President Gordon B. Hinckley

My beloved brothers and sisters, it is a wonderfully significant thing that we are assembled in gatherings across this vast continent and beyond to honor children. Thank you for your presence, wherever you may be. May I say a few words as we go forward with this important religious service.

Is there any more touching or tender scene in all of literature than that portrayed in this Book of Mormon language?

“It came to pass that Jesus spake unto them, …

“And … said … : Blessed are ye because of your faith. And now behold, my joy is full.

“And when he had said these words, he wept, … and he took their little children, one by one, and blessed them, and prayed unto the Father for them.

“And when he had done this he wept again;

“And he … said unto them: Behold your little ones” (3 Ne. 17:19–23).

Is there a miracle anywhere on earth more magnificent than the birth of a child?

Is there anyone among us who has not experienced deep and touching emotions at the sight of little children? Regardless of the color of their skin or where they live, can anyone doubt that they are our Father’s precious gift, that they are indeed His offspring? Have you wondered at the significance of our Lord’s declaration that if we are to return to the Father each of us must become as a little child?

Channing Pollock once observed: “Some of us must wish … that we could be born old, and grow younger and cleaner and ever simpler and more innocent, until at last, with the white souls of little children, we lay us down to eternal sleep” (Channing Pollock, “The World’s Slow Stain,” Reader’s Digest, June 1960, p. 77).

Children are the epitome of innocence; they are the epitome of purity; they are the essence of love; they are the essence of hope and gladness in this difficult and troubled world.

And yet there are millions who are abused, who are neglected, who become victims of anger and abject selfishness and evil of the worst kind.

Surely it is time to awaken within people everywhere an increased awareness of the terrible offense toward God, our Eternal Father, that is given whenever a child is made to suffer. Sad to say, evidence of that suffering is all about us.

There is tragedy in the land, much of it. I suppose there has always existed abuse of children, but it seems to have increased in tragic dimensions. Possibly it is because we are made more aware of it. Regardless, the time has come to do more than we are now doing. Look about us at children born of drug-addicted mothers, children who may never escape the terrible handicaps that have come with life itself; children, not a few, who are beaten, neglected, abandoned, sexually assaulted, who will never entirely get away from the trauma of their troubled lives; children who are the victims of famine and war. Only this past week the Children’s Defense Fund head reported:

“Our worst nightmares are coming true. … After years of epidemic poverty, joblessness, racial intolerance, family disintegration, domestic violence and drug and alcohol abuse, the crisis of children having children has been eclipsed by the greater crisis of children killing children” (“A youth dies by gunfire every 2 hours,” Deseret News, 20 Jan. 1994, p. A-1).
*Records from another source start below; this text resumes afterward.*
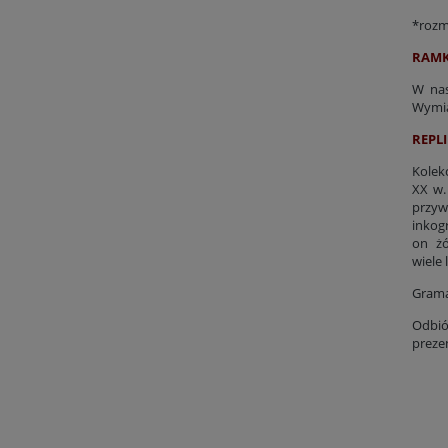
*rozmi
RAMK
W nas
Wymia
REPLI
Kolek
XX w.
przyw
inkog
on żó
wiele 
Grama
Odbió
preze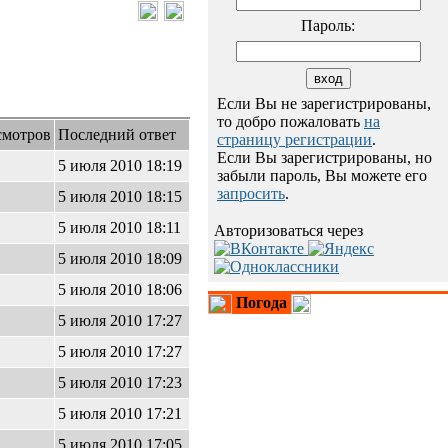
Пароль:
Если Вы не зарегистрированы,
то добро пожаловать
на
смотров
Последний ответ
страницу регистрации
.
Если Вы зарегистрированы, но
5
5 июля 2010 18:19
забыли пароль, Вы можете его
запросить
.
5 июля 2010 18:15
5 июля 2010 18:11
Авторизоваться через
2
5 июля 2010 18:09
8
5 июля 2010 18:06
Погода
8
5 июля 2010 17:27
8
5 июля 2010 17:27
5 июля 2010 17:23
7
5 июля 2010 17:21
5 июля 2010 17:05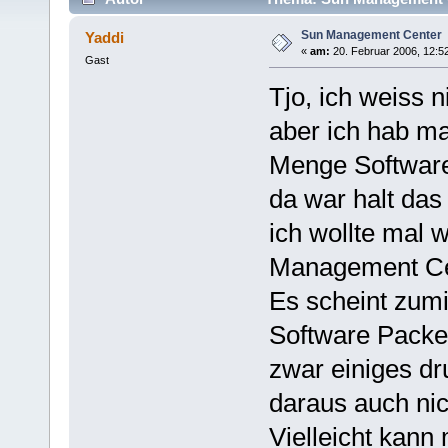
Sun Management Center
Yaddi
«
am:
20. Februar 2006, 12:5
Gast
Tjo, ich weiss 
aber ich hab m
Menge Softwar
da war halt da
ich wollte mal
Management Cen
Es scheint zumi
Software Packet
zwar einiges dr
daraus auch nic
Vielleicht kann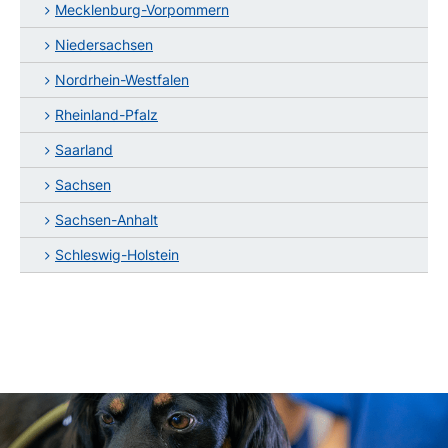
Mecklenburg-Vorpommern
Niedersachsen
Nordrhein-Westfalen
Rheinland-Pfalz
Saarland
Sachsen
Sachsen-Anhalt
Schleswig-Holstein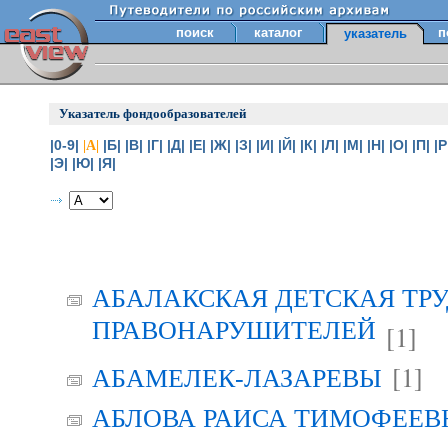
поиск
каталог
п
указатель
Указатель фондообразователей
|0-9|
|Б|
|В|
|Г|
|Д|
|Е|
|Ж|
|З|
|И|
|Й|
|К|
|Л|
|М|
|Н|
|О|
|П|
|Р
|А|
|Э|
|Ю|
|Я|
АБАЛАКСКАЯ ДЕТСКАЯ ТР
ПРАВОНАРУШИТЕЛЕЙ
[1]
[1]
АБАМЕЛЕК-ЛАЗАРЕВЫ
АБЛОВА РАИСА ТИМОФЕЕВНА 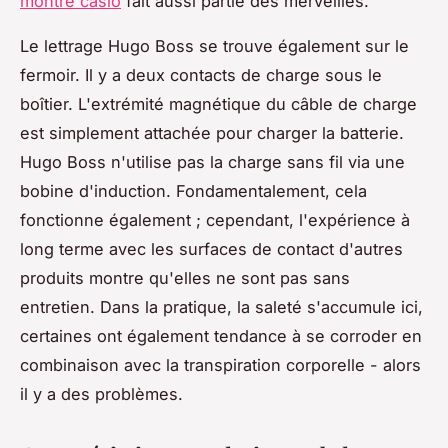
montre casio
fait aussi partie des merveilles.
Le lettrage Hugo Boss se trouve également sur le
fermoir. Il y a deux contacts de charge sous le
boîtier. L'extrémité magnétique du câble de charge
est simplement attachée pour charger la batterie.
Hugo Boss n'utilise pas la charge sans fil via une
bobine d'induction. Fondamentalement, cela
fonctionne également ; cependant, l'expérience à
long terme avec les surfaces de contact d'autres
produits montre qu'elles ne sont pas sans
entretien. Dans la pratique, la saleté s'accumule ici,
certaines ont également tendance à se corroder en
combinaison avec la transpiration corporelle - alors
il y a des problèmes.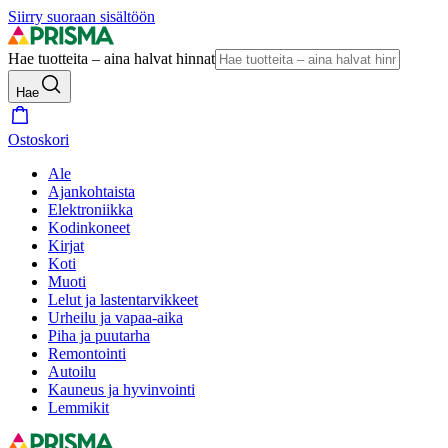
Siirry suoraan sisältöön
Hae tuotteita – aina halvat hinnat
Hae
Ostoskori
Ale
Ajankohtaista
Elektroniikka
Kodinkoneet
Kirjat
Koti
Muoti
Lelut ja lastentarvikkeet
Urheilu ja vapaa-aika
Piha ja puutarha
Remontointi
Autoilu
Kauneus ja hyvinvointi
Lemmikit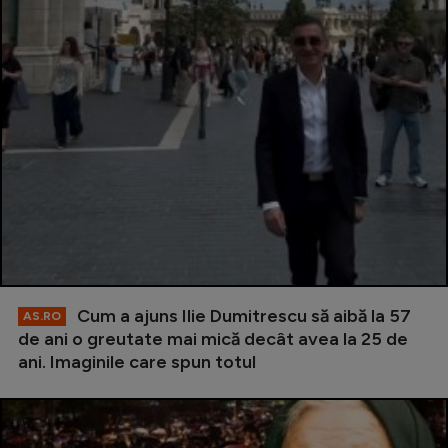
Cum a ajuns Ilie Dumitrescu să aibă la 57
AS.RO
de ani o greutate mai mică decât avea la 25 de
ani. Imaginile care spun totul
There then follows in this report a bizarre and tragic listing of offenses toward and by children.

Well did the Savior say: “Whoso shall offend one of these little ones which believe in me, it were better for him that a millstone were hanged about his neck and that he were drowned in the depth of the sea” (Matt. 18:6).

For children of the Church everywhere, for the children of the entire world, we invoke the blessings of the Lord upon them that they may be in larger measure protected from evil, that they may grow in righteousness, that they may walk with love for God, who is the father of each of us. We invoke blessings upon their parents that they may protect their little ones, that they may nurture them, that they may teach them those truths which will bring them peace all the days of their lives. For, as the writer of Proverbs states, “Train up a child in the way he should go: and when he is old, he will not depart from it” (Prov. 22:6).

“Behold your little ones.” God bless your little ones wherever they may be, I humbly pray, in the name of Jesus Christ, amen.